══ Supplied material

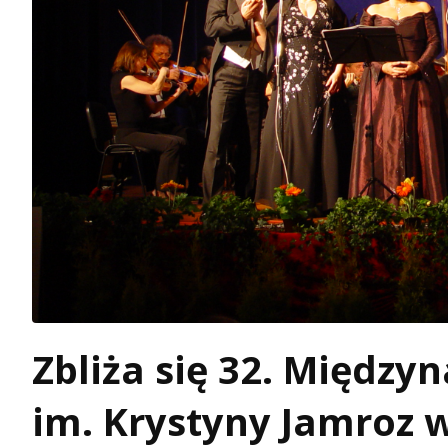
Zbliża się 32. Międz
im. Krystyny Jamroz 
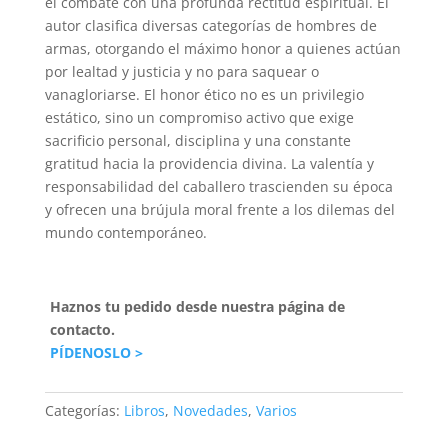
el combate con una profunda rectitud espiritual. El
autor clasifica diversas categorías de hombres de
armas, otorgando el máximo honor a quienes actúan
por lealtad y justicia y no para saquear o
vanagloriarse. El honor ético no es un privilegio
estático, sino un compromiso activo que exige
sacrificio personal, disciplina y una constante
gratitud hacia la providencia divina. La valentía y
responsabilidad del caballero trascienden su época
y ofrecen una brújula moral frente a los dilemas del
mundo contemporáneo.
Haznos tu pedido desde nuestra página de
contacto.
PÍDENOSLO >
Categorías:
Libros
,
Novedades
,
Varios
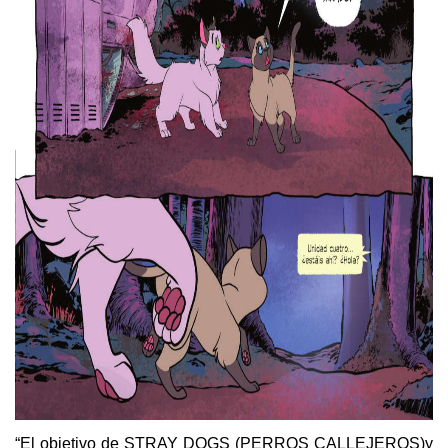
“El objetivo de STRAY DOGS (PERROS CALLEJEROS)
y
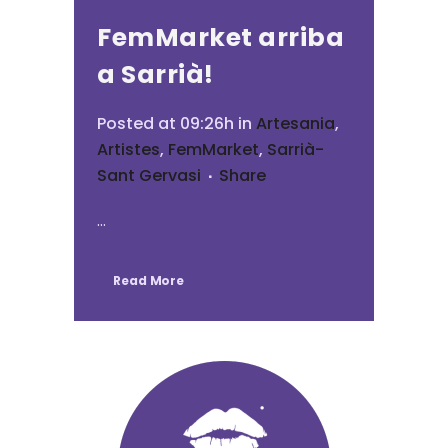
FemMarket arriba
a Sarrià!
Posted at 09:26h
in
Artesania
,
Artistes
,
FemMarket
,
Sarrià-
Sant Gervasi
Share
...
Read More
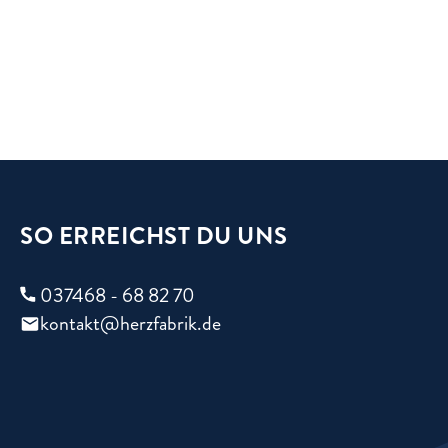
SO ERREICHST DU UNS
037468 - 68 82 70
kontakt@herzfabrik.de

════

Action item
Although the records contain pictures, print only the rest, exactly as written.

Solved exercise
Zbliża się 32. Międz
im. Krystyny Jamroz 
el combate con una profunda rectitud espiritual. El
autor clasifica diversas categorías de hombres de
armas, otorgando el máximo honor a quienes actúan
por lealtad y justicia y no para saquear o
vanagloriarse. El honor ético no es un privilegio
estático, sino un compromiso activo que exige
sacrificio personal, disciplina y una constante
gratitud hacia la providencia divina. La valentía y
responsabilidad del caballero trascienden su época
y ofrecen una brújula moral frente a los dilemas del
mundo contemporáneo.
Haznos tu pedido desde nuestra página de
contacto.
PÍDENOSLO >
Categorías:
Libros
,
Novedades
,
Varios
“El objetivo de STRAY DOGS (PERROS CALLEJEROS)
y
FemMarket arriba
a Sarrià!
Posted at 09:26h
in
Artesania
,
Artistes
,
FemMarket
,
Sarrià-
Sant Gervasi
Share
...
Read More
SO ERREICHST DU UNS
037468 - 68 82 70
kontakt@herzfabrik.de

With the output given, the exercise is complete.